"The Way Things Go" is a wonderful short film of a chain reaction put together in some large warehouse.
You can see a short clip of it here
Anyways, I show this to the troops any time I need to kill ten minutes or maybe at the end of term. I usually end up having to pry them out of teh classroom.
At some stage I was asked 'why can't we do that'?, and I thought 'Well why not'?
So recently I gave the task to my transition years, and they have taken to it like no other project or experiment they have ever done (in physics at least).
They have to come up with their own design, use their own resources, it can be as simple or as complex as they wish.
In fact as an engineering project it is very useful because those who initially wanted everything in it, quickly realised how unpractical this is.
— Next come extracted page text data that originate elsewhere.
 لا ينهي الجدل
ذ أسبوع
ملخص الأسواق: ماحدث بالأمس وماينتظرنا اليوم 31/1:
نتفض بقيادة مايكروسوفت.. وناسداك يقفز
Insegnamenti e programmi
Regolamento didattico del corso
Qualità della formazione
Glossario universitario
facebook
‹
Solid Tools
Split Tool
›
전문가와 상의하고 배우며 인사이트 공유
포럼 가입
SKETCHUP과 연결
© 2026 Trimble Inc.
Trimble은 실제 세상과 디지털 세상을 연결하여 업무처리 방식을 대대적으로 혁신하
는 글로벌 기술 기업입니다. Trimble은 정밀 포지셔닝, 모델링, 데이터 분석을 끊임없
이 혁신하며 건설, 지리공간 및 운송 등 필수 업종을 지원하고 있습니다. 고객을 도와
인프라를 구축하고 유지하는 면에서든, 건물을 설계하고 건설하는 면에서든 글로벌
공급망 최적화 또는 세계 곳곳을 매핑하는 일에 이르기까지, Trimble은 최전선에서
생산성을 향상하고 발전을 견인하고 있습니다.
There is also serious teamwork involved, and whose who plan in advance tend to do best.
The most successful so far have been the teams who go for short simple parts.
They can they put the final project together inside teh lab or outside in a field. We video it, and they vote for the best project.
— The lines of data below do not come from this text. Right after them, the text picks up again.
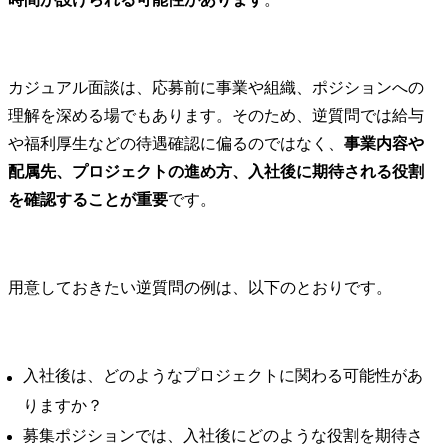
カジュアル面談は、応募前に事業や組織、ポジションへの
理解を深める場でもあります。そのため、逆質問では給与
や福利厚生などの待遇確認に偏るのではなく、
事業内容や
配属先、プロジェクトの進め方、入社後に期待される役割
を確認することが重要
です。
用意しておきたい逆質問の例は、以下のとおりです。
入社後は、どのようなプロジェクトに関わる可能性があ
りますか？
募集ポジションでは、入社後にどのような役割を期待さ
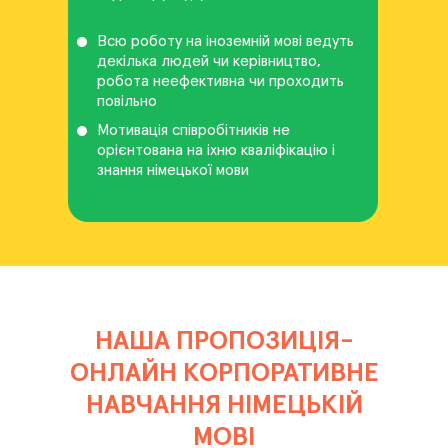
Всю роботу на іноземній мові ведуть
декілька людей чи керівництво,
робота неефективна чи проходить
повільно
Мотивація співробітників не
орієнтована на іхню кваліфікацію і
знання німецької мови
НАША ПРОПОЗИЦІЯ-
ОНЛАЙН КОРПОРАТИВНЕ
НАВЧАННЯ НІМЕЦЬКІЙ
МОВІ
I used to be uncomfortable with this, primarily because I was handing over the class to the students, and therefore I had less control, but now I can see so many benifits that I would be very upset if I couldn't use this any more.
So for any other physics teachers out there (and there's no reason why it has to be just physics) why not give it a go?
We could always compare projects and have an inter-school challenge!
You don't need any equipment, budget, or even much preparation on your part; it is, as they say, a win-win situation.